The great SameSite confusion

In this post, I dissect a common misconception about the SameSite cookie attribute and I explore its potential impact on Web security.

TL;DR ¶

The SameSite cookie attribute is not well understood.
Conflating site and origin is a common but harmful mistake.
The concept of site is more difficult to apprehend than meets the eye.
Some requests are cross-origin but same-site.
SameSite only has effects on cross-site requests.
SameSite paints a target on your subdomains’ back.
Misguided practitioners may unduly eschew SameSite=Strict.

The advent of `SameSite` ¶

You undoubtedly have heard of the SameSite cookie attribute. It made headlines when, in February 2020, Chrome started rolling out changes to SameSite’s default behaviour. Intended as a defence-in-depth mechanism against cross-site attacks, such as cross-site request forgery (CSRF) and cross-site script inclusion (XSSI), SameSite had been lying dormant at the heart of implementing browsers since its inception in 2016.

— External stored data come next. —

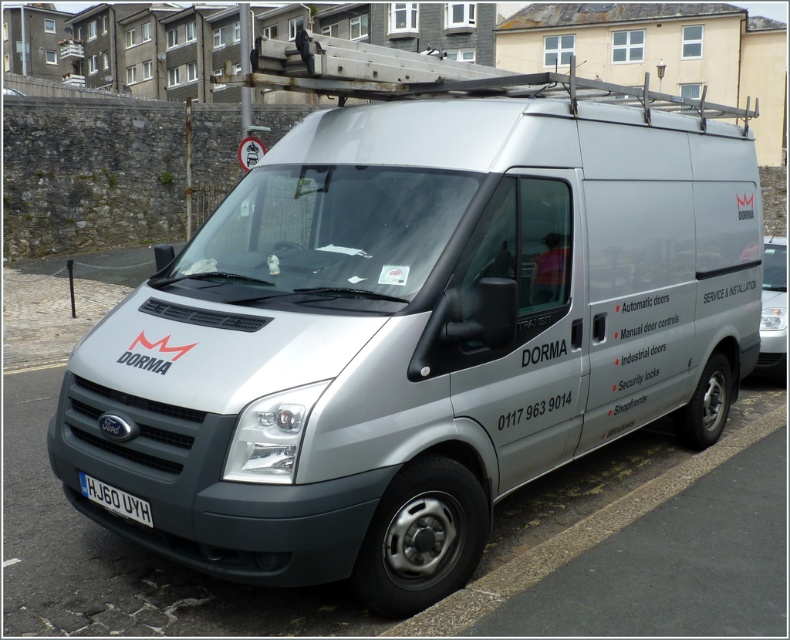 Which is in front, point (442, 630) or point (126, 493)?

Point (442, 630) is in front.

Does gray asphalt curb at lower right appear on the left side of white plastic license plate at lower center?

Incorrect, gray asphalt curb at lower right is not on the left side of white plastic license plate at lower center.

Does point (589, 545) come in front of point (141, 516)?

No, (589, 545) is further to viewer.

At what (x,y) coordinates should I click in order to perform the action: click on gray asphalt curb at lower right. Please return your answer as a coordinate pair (x, y). This screenshot has width=790, height=640. Looking at the image, I should click on (576, 538).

SameSite’s activation in early 2020 required labourious adjustments by some websites to maintain third-party access, but was widely hailed as a welcome addition to browser defences. Both in anticipation and in reaction to SameSite’s activation in browsers, posts started sprouting on blogs all over the Web to spread the word about the mechanics of the “new” cookie attribute.

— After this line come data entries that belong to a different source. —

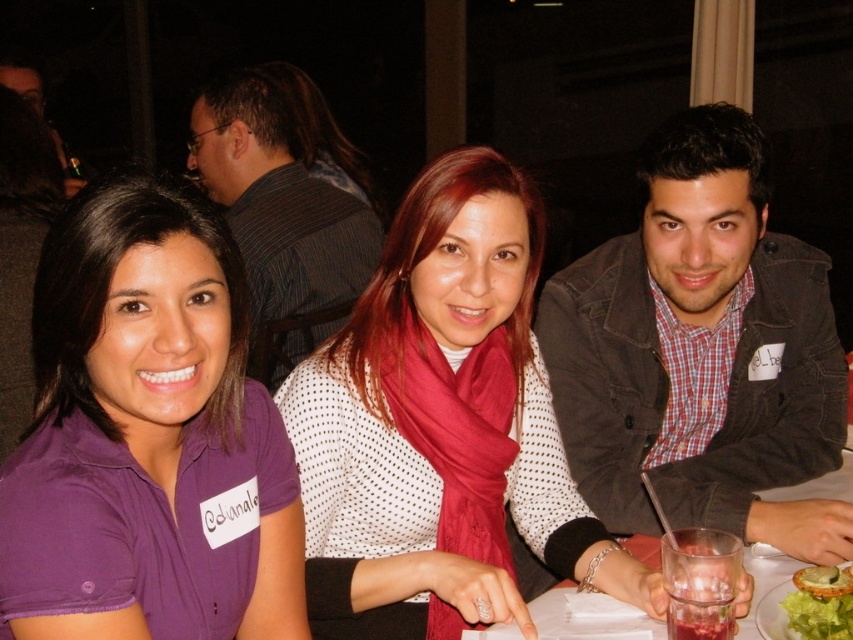 Between dark gray jacket at right and striped shirt at center, which one has less height?

dark gray jacket at right

Is dark gray jacket at right thinner than striped shirt at center?

Correct, dark gray jacket at right's width is less than striped shirt at center's.

The image size is (853, 640). Identify the location of dark gray jacket at right. (701, 353).

Find the location of a particular element. dark gray jacket at right is located at coordinates (701, 353).

Can you confirm if purple cotton shirt at left is positioned to the right of striped shirt at center?

Yes, purple cotton shirt at left is to the right of striped shirt at center.

Between purple cotton shirt at left and striped shirt at center, which one is positioned higher?

striped shirt at center is higher up.

This screenshot has height=640, width=853. What do you see at coordinates (148, 438) in the screenshot?
I see `purple cotton shirt at left` at bounding box center [148, 438].

Locate an element on the screen. The height and width of the screenshot is (640, 853). purple cotton shirt at left is located at coordinates (148, 438).

Who is positioned more to the right, purple cotton shirt at left or clear glass at center?

clear glass at center is more to the right.

The width and height of the screenshot is (853, 640). In order to click on purple cotton shirt at left in this screenshot , I will do `click(148, 438)`.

Playing fast and loose with terminology ¶

Some of those posts were of admirable precision, such as Rowan Merewood’s web.dev piece entitled “SameSite cookies explained”. Unfortunately, relatively few of the posts about SameSite went through the effort of clarifying the concept of site, from which the technical concepts of same-site request and cross-site request are of course derived.

Moreover, many posts, including those produced by influential members of the infosec community, appeared to use the terms “origin” and “site” interchangeably or, at least, somewhat loosely.

Back in February 2019, Kristian Bremberg wrote the following on the venerable Detectify blog:

The SameSite attribute is rather new and provides excellent protection against CSRF attacks. If a cookie uses the SameSite attribute, the web browser will make sure that the request made with the cookie came from the origin that sat [sic] the cookie.

(my emphasis)

Infosec superstar Troy Hunt himself, in a seminal post entitled “Promiscuous Cookies and Their Impending Death via the SameSite Policy” and published in early January 2020, described the effects of the different SameSite attribute values as follows:

None: what Chrome defaults to today without a SameSite value set

Lax: some limits on sending cookies on a cross-origin request

Strict: tight limits on sending cookies on a cross-origin request

(my emphasis)

And a few months later, in an otherwise fascinating post analysing how the advent of SameSite was affecting a range of vulnerabilities cherished by hackers, the Reconless team wrote the following:

After the update, all cookies without an explicit SameSite attribute will be treated as having SameSite=Lax. This means cross-origin requests no longer carry cookies, except for top-level navigations.

(my emphasis)

Domain, host, origin, site… Using those terms loosely in informal communication is natural; such laxity in the use of terminology can be forgiven, and if you’ve been guilty of it yourself, you’re in good company.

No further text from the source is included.